---------- Provided records

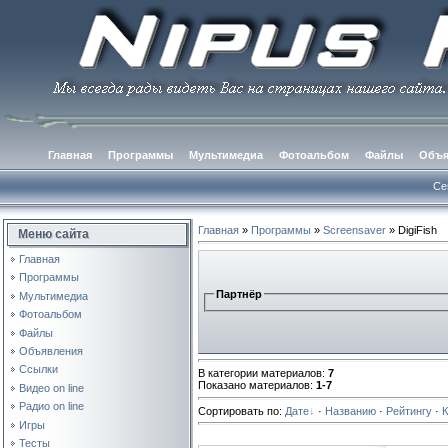
Главная
Программы
Мультимедиа
Фотоальбом
Файлы
Объя
Сег
Главная
»
Программы
»
Screensaver
» DigiFish
Меню сайта
Главная
Программы
Партнёр
Мультимедиа
Фотоальбом
Файлы
Объявления
Ссылки
В категории материалов
:
7
Показано материалов
:
1-7
Видео on line
Радио on line
Сортировать по
:
Дате
·
Названию
·
Рейтингу
·
Игры
Тесты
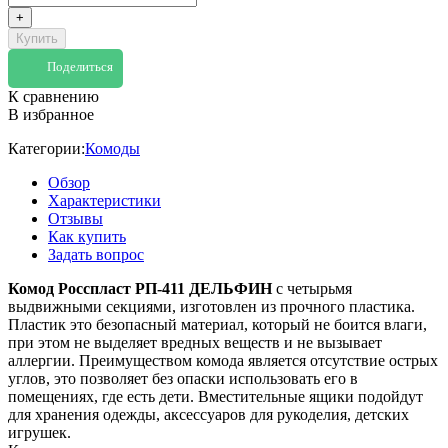
+
Купить
Поделиться
К сравнению
В избранное
Категории:
Комоды
Обзор
Характеристики
Отзывы
Как купить
Задать вопрос
Комод Росспласт РП-411 ДЕЛЬФИН
с четырьмя
выдвижными секциями, изготовлен из прочного пластика.
Пластик это безопасный материал, который не боится влаги,
при этом не выделяет вредных веществ и не вызывает
аллергии. Преимуществом комода является отсутствие острых
углов, это позволяет без опаски использовать его в
помещениях, где есть дети. Вместительные ящики подойдут
для хранения одежды, аксессуаров для рукоделия, детских
игрушек.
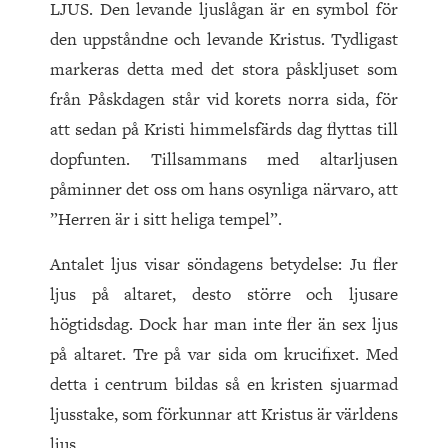
LJUS. Den levande ljuslågan är en symbol för
den uppståndne och levande Kristus. Tydligast
markeras detta med det stora påskljuset som
från Påskdagen står vid korets norra sida, för
att sedan på Kristi himmelsfärds dag flyttas till
dopfunten. Tillsammans med altarljusen
påminner det oss om hans osynliga närvaro, att
”Herren är i sitt heliga tempel”.
Antalet ljus visar söndagens betydelse: Ju fler
ljus på altaret, desto större och ljusare
högtidsdag. Dock har man inte fler än sex ljus
på altaret. Tre på var sida om krucifixet. Med
detta i centrum bildas så en kristen sjuarmad
ljusstake, som förkunnar att Kristus är världens
ljus.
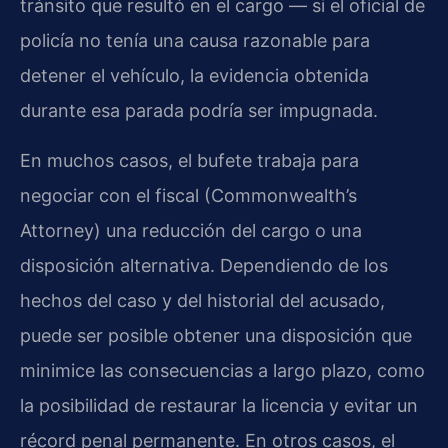
tránsito que resultó en el cargo — si el oficial de
policía no tenía una causa razonable para
detener el vehículo, la evidencia obtenida
durante esa parada podría ser impugnada.
En muchos casos, el bufete trabaja para
negociar con el fiscal (Commonwealth’s
Attorney) una reducción del cargo o una
disposición alternativa. Dependiendo de los
hechos del caso y del historial del acusado,
puede ser posible obtener una disposición que
minimice las consecuencias a largo plazo, como
la posibilidad de restaurar la licencia y evitar un
récord penal permanente. En otros casos, el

--------------------

### Exercise prompt
Nothing but a number should be given: the count of lines in the data above with the word "Kristus".

### Result below
2